The general assembly of rabbis last night voted prohibition of consumption of all poultry slaughtered in Greater New York not bearing the tags of rabbinical supervision.
A split in the Jewish rabbinate on the question of tagging chickens appeared yesterday at a general rabbinical conference called in the Hotel Pennsylvania to proclaim the long-threatened general ban on poultry.
The schism first developed at a meeting of a committee to amend the issuer, or prohibition. The session, held at the Broadway Central Hotel, lasted from 7 p. m. Sunday to 5 a. m. yesterday.
A small but determined group of Bronx rabbis unexpectedly reversed their stand and demanded that the provision for tagging chickens be stricken out of the text of the issur, which had been drawn up by a committee headed by Rabbi M. S. Margolies, dean of the New York rabbinate.
It was reported that Rabbi Israel Dushowitz, one of the moving spirits in the struggle for rabbinical supervision, collapsed at the committee meeting, crying; “The poultry isn’t kosher.” He appeared at yesterday’s meeting, pale and tearful, and refused to act as chairman.
“The Bronx clique is being subsidized by the market men,” charged Rabbi J. Idelson. None of the Bronx rabbis impugned were present yesterday, and rabbis expressed fears that the ban could not succeed without their support.
Rabbi Lieptman Levine declared he would “rather go begging for bread than supervise a market where chickens are not tagged.”
The “Bronx clique” was denounced as a minority “which is trying to dictate to the rabbinate of New York.”
Repeatedly speakers declared, “There must be 100 per cent Kashruth or nothing.”
Rabbis cited cases of the sale of non-kosher poultry as kosher, and pleaded, some sobbing, that the issur be proclaimed in its present form.
DOUBT TAGS NEEDED
The position of the opposition was that strict supervision is sufficient, and plombes, or tags, an unnecessary expense.
“We will stay here all night and hear everyone who wants to speak,” said Rabbi Nachman Ebin, chairman of the Kashruth Association, opening the meeting. At a late hour yesterday no decision had been reached.
The present draft of the issur prohibits “consumption of fowl unless such fowl has been killed in a slaughterhouse which is under effective supervision… and unless such birds bear each a token of Kashruth.”
In addition, the issur provides that pots in which chickens not conforming to the requirements are cooked themselves become non-kosher and may not be used for other cooking.
Shochtim who slaughter in violation of the issur, the text states, are disqualified to act as shochtim.
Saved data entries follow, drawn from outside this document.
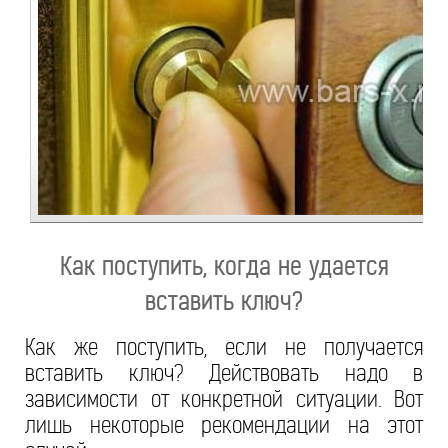
Как поступить, когда не удается
вставить ключ?
Как же поступить, если не получается
вставить ключ? Действовать надо в
зависимости от конкретной ситуации. Вот
лишь некоторые рекомендации на этот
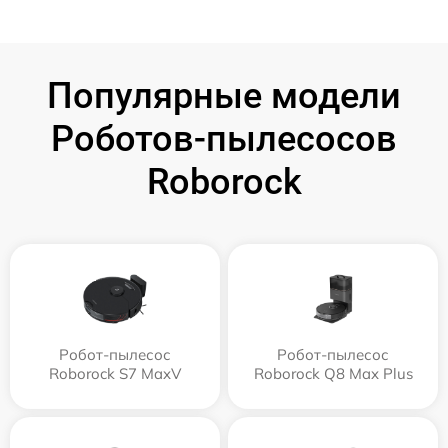
Популярные модели
Роботов-пылесосов
Roborock
Робот-пылесос
Робот-пылесос
Roborock S7 MaxV
Roborock Q8 Max Plus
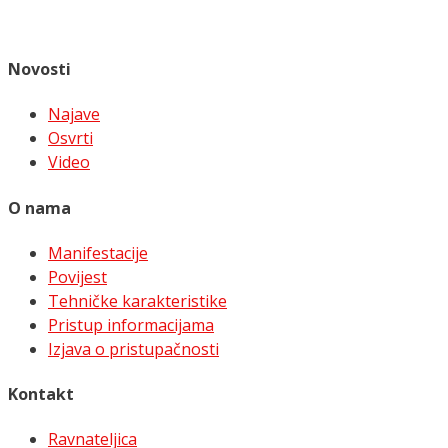
Novosti
Najave
Osvrti
Video
O nama
Manifestacije
Povijest
Tehničke karakteristike
Pristup informacijama
Izjava o pristupačnosti
Kontakt
Ravnateljica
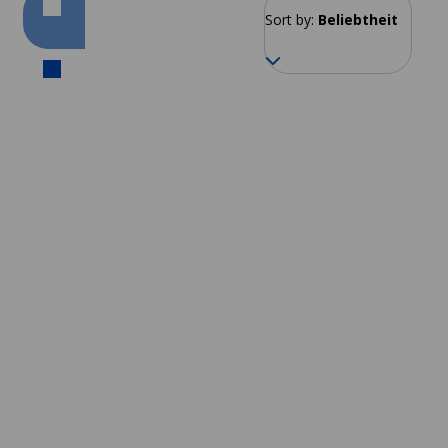
Sort by:
Beliebtheit
Cusco
Ab 137 EUR pro Woche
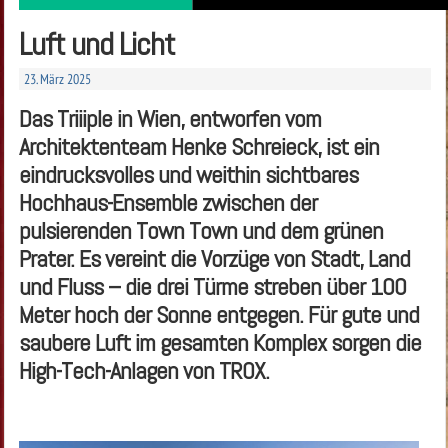
Luft und Licht
23. März 2025
Das Triiiple in Wien, entworfen vom
Architektenteam Henke Schreieck, ist ein
eindrucksvolles und weithin sichtbares
Hochhaus-Ensemble zwischen der
pulsierenden Town Town und dem grünen
Prater. Es vereint die Vorzüge von Stadt, Land
und Fluss – die drei Türme streben über 100
Meter hoch der Sonne entgegen. Für gute und
saubere Luft im gesamten Komplex sorgen die
High-Tech-Anlagen von TROX.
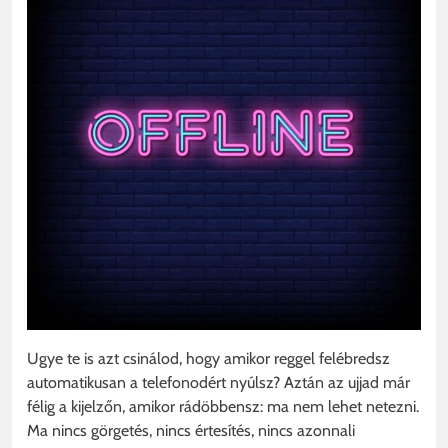
Ugye te is azt csinálod, hogy amikor reggel felébredsz
automatikusan a telefonodért nyúlsz? Aztán az ujjad már
félig a kijelzőn, amikor rádöbbensz: ma nem lehet netezni.
Ma nincs görgetés, nincs értesítés, nincs azonnali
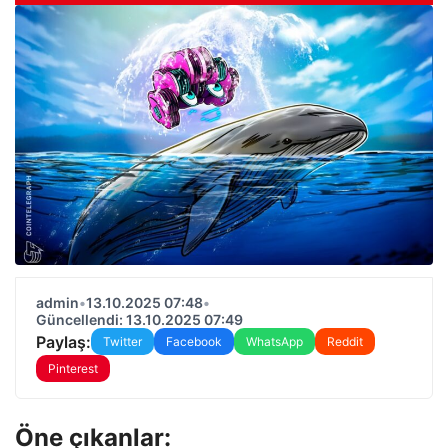
admin
•
13.10.2025 07:48
•
Güncellendi: 13.10.2025 07:49
Paylaş:
Twitter
Facebook
WhatsApp
Reddit
Pinterest
Öne çıkanlar:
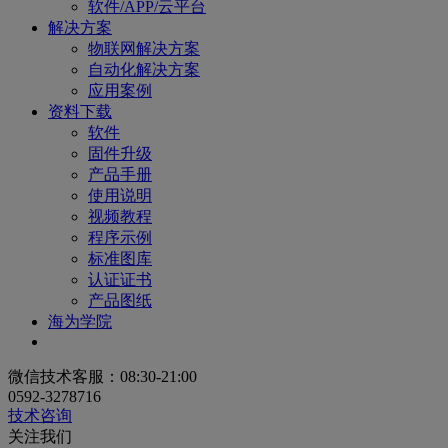
软件/APP/云平台
解决方案
物联网解决方案
自动化解决方案
应用案例
资料下载
软件
固件升级
产品手册
使用说明
视频教程
程序示例
标准图库
认证证书
产品图纸
海为学院
微信技术客服：08:30-21:00
0592-3278716
技术咨询
关注我们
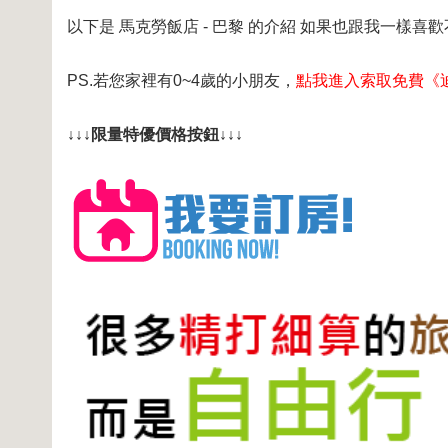
以下是 馬克勞飯店 - 巴黎 的介紹 如果也跟我一樣喜歡
PS.若您家裡有0~4歲的小朋友，
點我進入索取免費《
↓↓↓限量特優價格按鈕↓↓↓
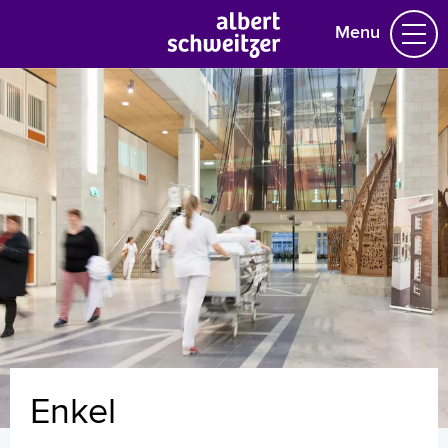
Menu
Homepage
Praktische informatie
Specialismen
Werken en leren
Medewerkers
Contact
MijnASz
Enkel
Verwijzers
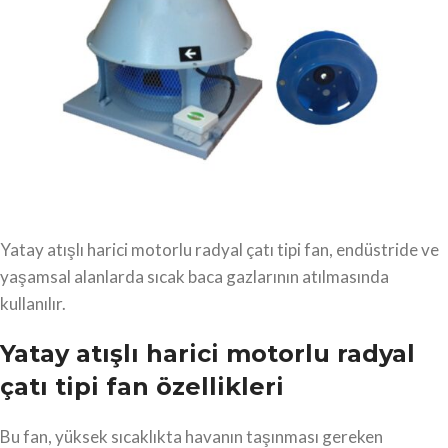
Yatay atışlı harici motorlu radyal çatı tipi fan, endüstride ve
yaşamsal alanlarda sıcak baca gazlarının atılmasında
kullanılır.
Yatay atışlı harici motorlu radyal
çatı tipi fan özellikleri
Bu fan, yüksek sıcaklıkta havanın taşınması gereken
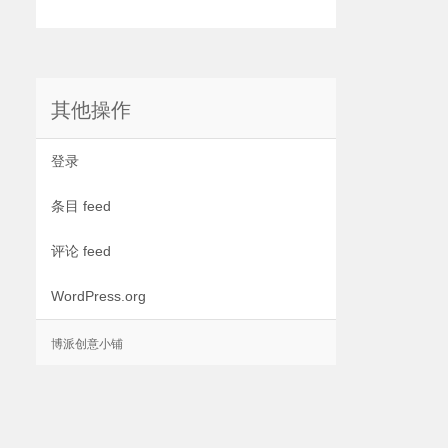
其他操作
登录
条目 feed
评论 feed
WordPress.org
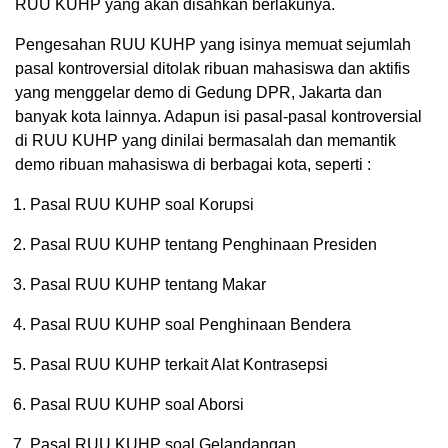
RUU KUHP yang akan disahkan berlakunya.
Pengesahan RUU KUHP yang isinya memuat sejumlah
pasal kontroversial ditolak ribuan mahasiswa dan aktifis
yang menggelar demo di Gedung DPR, Jakarta dan
banyak kota lainnya. Adapun isi pasal-pasal kontroversial
di RUU KUHP yang dinilai bermasalah dan memantik
demo ribuan mahasiswa di berbagai kota, seperti :
Pasal RUU KUHP soal Korupsi
Pasal RUU KUHP tentang Penghinaan Presiden
Pasal RUU KUHP tentang Makar
Pasal RUU KUHP soal Penghinaan Bendera
Pasal RUU KUHP terkait Alat Kontrasepsi
Pasal RUU KUHP soal Aborsi
Pasal RUU KUHP soal Gelandangan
Questioned with regard to the threat of the rabbinate to proclaim an issur against live poultry, Leroy Peterson, supervisor of the NRA live poultry code, yesterday declared that “the whole matter of rabbinical supervision should be worked out between the industry and the rabbonim.”
Speaking for the code authorities, he said: “We feel that there ought to be rabbinical supervision in the industry.”